Наверное, наивысший пример жертвы, на которую способен человек, – это готовность Авраама отдать на заклание своего сына Исаака. В чем смысл этой жертвы с точки зрения человеческой логики? Ладно бы такой ценой Авраам мог избавить свой народ от «нашествия иноплеменных» Или это была бы жертва во искупление грехов. Или еще что-нибудь подобное. Но нет! Ни о чем таком в Библии не говорится. «И было, после сих происшествий Бог искушал Авраама и сказал ему: Авраам! Он сказал: вот я. Бог сказал: возьми сына твоего, единственного твоего, которого ты любишь, Исаака; и пойди в землю Мориа и там принеси его во всесожжение на одной из гор, о которой я скажу тебе» (Быт. 22:1-2). И Авраам повиновался, даже ничего не спросив. Просто «за послушание». Из верности Богу. Раз Бог повелел – значит, так надо. «Авраам встал рано утром, оседлал осла своего, взял с собой двоих из отроков своих и Исаака, сына своего; наколол дров для всесожжения, и, встав, пошел на место, о котором сказал ему Бог» (Быт. 22: 3).

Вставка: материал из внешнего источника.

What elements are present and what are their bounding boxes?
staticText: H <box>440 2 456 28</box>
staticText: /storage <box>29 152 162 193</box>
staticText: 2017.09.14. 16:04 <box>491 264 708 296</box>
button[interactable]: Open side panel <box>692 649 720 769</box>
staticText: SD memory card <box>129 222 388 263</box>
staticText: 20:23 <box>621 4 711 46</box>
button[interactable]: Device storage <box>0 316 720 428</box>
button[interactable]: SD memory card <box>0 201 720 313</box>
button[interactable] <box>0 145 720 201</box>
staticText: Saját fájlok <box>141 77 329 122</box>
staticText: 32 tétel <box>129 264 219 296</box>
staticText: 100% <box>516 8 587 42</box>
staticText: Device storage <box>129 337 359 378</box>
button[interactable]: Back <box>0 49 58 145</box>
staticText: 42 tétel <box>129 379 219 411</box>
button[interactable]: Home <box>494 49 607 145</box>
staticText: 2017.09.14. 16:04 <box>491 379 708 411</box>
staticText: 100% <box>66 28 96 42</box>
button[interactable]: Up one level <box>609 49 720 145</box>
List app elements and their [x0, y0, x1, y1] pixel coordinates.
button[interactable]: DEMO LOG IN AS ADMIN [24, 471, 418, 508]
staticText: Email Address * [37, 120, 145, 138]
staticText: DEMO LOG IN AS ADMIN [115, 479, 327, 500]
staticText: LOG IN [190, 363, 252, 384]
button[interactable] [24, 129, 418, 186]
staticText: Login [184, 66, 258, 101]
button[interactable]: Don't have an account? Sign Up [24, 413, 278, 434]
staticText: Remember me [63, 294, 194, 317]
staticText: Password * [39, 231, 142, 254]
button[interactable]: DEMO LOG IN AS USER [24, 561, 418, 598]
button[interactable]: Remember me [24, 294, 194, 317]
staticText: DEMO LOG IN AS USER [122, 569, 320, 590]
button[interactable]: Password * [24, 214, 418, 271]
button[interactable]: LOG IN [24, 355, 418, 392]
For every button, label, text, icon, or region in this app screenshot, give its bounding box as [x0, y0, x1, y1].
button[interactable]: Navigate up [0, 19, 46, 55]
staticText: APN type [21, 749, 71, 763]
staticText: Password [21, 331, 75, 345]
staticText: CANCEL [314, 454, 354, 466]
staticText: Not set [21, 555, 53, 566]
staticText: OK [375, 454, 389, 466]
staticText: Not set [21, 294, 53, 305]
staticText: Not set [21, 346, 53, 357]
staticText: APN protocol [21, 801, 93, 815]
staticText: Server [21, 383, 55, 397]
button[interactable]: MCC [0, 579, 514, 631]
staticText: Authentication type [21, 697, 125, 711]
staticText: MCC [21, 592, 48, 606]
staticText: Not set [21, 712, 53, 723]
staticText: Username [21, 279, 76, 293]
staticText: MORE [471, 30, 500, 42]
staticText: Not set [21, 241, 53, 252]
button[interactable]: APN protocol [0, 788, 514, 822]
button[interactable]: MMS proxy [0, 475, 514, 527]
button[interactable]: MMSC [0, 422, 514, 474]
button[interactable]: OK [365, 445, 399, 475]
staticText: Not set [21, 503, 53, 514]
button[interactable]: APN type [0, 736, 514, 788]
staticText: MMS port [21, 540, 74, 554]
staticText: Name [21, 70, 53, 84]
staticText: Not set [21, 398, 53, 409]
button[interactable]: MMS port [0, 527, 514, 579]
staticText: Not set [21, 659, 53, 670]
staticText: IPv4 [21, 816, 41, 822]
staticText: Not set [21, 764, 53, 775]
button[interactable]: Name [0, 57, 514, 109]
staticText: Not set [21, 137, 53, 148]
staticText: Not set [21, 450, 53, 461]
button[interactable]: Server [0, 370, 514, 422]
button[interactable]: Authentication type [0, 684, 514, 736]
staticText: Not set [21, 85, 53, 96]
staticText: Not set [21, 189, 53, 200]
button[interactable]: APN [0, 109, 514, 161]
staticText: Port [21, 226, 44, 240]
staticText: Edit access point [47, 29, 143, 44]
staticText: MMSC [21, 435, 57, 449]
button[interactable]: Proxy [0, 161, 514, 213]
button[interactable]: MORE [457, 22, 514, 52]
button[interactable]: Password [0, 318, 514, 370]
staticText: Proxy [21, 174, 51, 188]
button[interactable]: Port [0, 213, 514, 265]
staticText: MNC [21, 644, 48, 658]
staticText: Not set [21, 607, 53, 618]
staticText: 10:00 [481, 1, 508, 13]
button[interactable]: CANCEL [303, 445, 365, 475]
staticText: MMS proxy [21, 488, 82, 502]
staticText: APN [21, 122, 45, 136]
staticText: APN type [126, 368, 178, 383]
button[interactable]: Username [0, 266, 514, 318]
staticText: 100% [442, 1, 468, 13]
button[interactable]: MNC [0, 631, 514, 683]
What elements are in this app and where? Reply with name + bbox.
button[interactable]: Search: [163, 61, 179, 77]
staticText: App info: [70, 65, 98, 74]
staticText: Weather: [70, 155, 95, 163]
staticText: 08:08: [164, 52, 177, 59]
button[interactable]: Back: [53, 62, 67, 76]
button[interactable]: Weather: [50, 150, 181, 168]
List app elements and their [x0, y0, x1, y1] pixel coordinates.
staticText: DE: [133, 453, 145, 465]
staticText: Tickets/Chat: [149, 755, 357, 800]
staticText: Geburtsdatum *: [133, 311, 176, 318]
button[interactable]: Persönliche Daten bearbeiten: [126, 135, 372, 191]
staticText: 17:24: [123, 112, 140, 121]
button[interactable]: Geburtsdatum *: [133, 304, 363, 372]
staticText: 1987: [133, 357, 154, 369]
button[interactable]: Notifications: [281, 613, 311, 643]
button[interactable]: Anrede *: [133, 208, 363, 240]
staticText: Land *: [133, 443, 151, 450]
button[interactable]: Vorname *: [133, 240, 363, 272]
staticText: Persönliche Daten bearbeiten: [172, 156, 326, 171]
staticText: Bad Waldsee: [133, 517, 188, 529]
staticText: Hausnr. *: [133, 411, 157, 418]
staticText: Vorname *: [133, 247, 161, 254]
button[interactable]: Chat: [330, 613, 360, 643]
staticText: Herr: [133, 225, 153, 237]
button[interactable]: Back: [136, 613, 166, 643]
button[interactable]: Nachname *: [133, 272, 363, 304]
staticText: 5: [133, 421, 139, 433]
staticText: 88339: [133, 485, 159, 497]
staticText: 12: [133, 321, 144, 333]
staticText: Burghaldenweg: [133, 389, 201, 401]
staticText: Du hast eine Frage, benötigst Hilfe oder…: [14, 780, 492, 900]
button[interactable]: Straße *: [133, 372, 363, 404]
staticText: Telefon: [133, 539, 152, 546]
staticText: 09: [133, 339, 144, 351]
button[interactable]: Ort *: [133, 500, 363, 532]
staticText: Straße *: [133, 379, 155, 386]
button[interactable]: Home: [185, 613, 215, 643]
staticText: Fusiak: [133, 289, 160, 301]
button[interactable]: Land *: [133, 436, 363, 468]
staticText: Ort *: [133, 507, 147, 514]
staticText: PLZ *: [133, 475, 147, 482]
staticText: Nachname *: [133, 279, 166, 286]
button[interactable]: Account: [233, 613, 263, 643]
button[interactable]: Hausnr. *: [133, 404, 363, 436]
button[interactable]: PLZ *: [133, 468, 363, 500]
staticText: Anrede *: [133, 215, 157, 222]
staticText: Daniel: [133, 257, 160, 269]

И какой награды он мог ожидать, если наивысшей наградой был ему как раз Исаак? Единственный сын, дарованный Богом на старости лет. А рай тогда был «затворен», так что даже на посмертное блаженство праотец Авраам и его ближние вряд ли надеялись. Однако именно такая, с виду бессмысленная, жертва явилась прообразом искупительной Жертвы Христа – предельного, ярчайшего, ослепительного примера самоотречения.

Печальная тенденция

Но вернемся к Чернышевскому. Точнее, к тому, что получилось из когда-то, полтора века назад, предпринятой им попытки оправдать эгоизм. Конечно, к одному этому писателю все не сводится – были у него предшественники, соратники, последователи. И история России за те же полтора века развивалась не линейно, являя многочисленные образцы жертвенного самоотречения и героизма (их, в частности, нередко проявляли люди, воспитанные как раз на романе Чернышевского). Но нас сейчас интересует не писатель-революционер и не зигзаги истории, а некий итог пропаганды эгоизма, который можно подвести на сегодняшний день. Естественно, это будет скорее импрессионистическая зарисовка, нежели обстоятельный и глубокий анализ. Но ведь и пишем мы не научную диссертацию, а публицистическое эссе.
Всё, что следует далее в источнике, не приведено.